Als Fan der 1. Stunde habe ich bisher kein Buch dieser Krimi-Reihe, die in Ostfriesland verortet ist, versäumt und auch „Ostfriesengier“, der 17. Fall für Kultkommissarin Ann Kathrin Klaasen und ihr Team. überzeugt. Worum geht es?
Das Auto von BKA-Mitarbeiter Dirk Klatt explodiert im Hof der Polizeiinspektion. Wenig später ist Klatt tatsächlich tot, erschossen von einem Profikiller. Wer ist der Auftraggeber und wo liegt das Motiv?
In einem anderen Handlungsstrang erfahren wir, dass Anneliese verschwunden ist. Anneliese hat eine kleine Tochter und war Servicekraft im Café ten Cate, ist aber nicht die, die sie zu sein scheint.

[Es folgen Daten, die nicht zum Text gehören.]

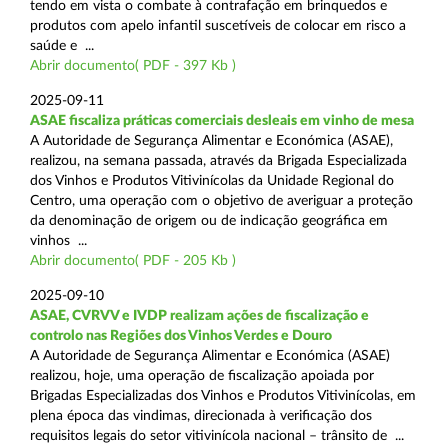
tendo em vista o combate à contrafação em brinquedos e
produtos com apelo infantil suscetíveis de colocar em risco a
saúde e ...
Abrir documento( PDF - 397 Kb )
2025-09-11
ASAE fiscaliza práticas comerciais desleais em vinho de mesa
A Autoridade de Segurança Alimentar e Económica (ASAE),
realizou, na semana passada, através da Brigada Especializada
dos Vinhos e Produtos Vitivinícolas da Unidade Regional do
Centro, uma operação com o objetivo de averiguar a proteção
da denominação de origem ou de indicação geográfica em
vinhos ...
Abrir documento( PDF - 205 Kb )
2025-09-10
ASAE, CVRVV e IVDP realizam ações de fiscalização e
controlo nas Regiões dos Vinhos Verdes e Douro
A Autoridade de Segurança Alimentar e Económica (ASAE)
realizou, hoje, uma operação de fiscalização apoiada por
Brigadas Especializadas dos Vinhos e Produtos Vitivinícolas, em
plena época das vindimas, direcionada à verificação dos
requisitos legais do setor vitivinícola nacional – trânsito de ...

Klaus-Peter Wolf hat seinen neuen Ostfriesen-Krimi wieder packend in Szene gesetzt. Wechselnde Perspektiven, auch aus Tätersicht, sorgen für Dynamik.
Wie immer spannend, humorvoll und kurzweilig erzählt. Aber „Ostfriesengier“ ist auch ein Buch, dass Clan-Kriminalität und Gewalt gegen Frauen thematisiert.
Über das Wiedersehen mit Ann Kathrin, Frank und Kollege Rupert habe ich mich sehr gefreut. Neu dabei, Polizeidirektorin Elisabeth Schwarz. Die Figuren sind authentisch und doch auf ihre Art anders. Mit diesem Ermittlerteam wird es nie langweilig. Daher sieht man voller Vorfreude dem nächsten Fall entgegen.

Fazit: Fall Nr. 17 für Ann Kathrin Klaasen. Klaus-Peter Wolf at his best!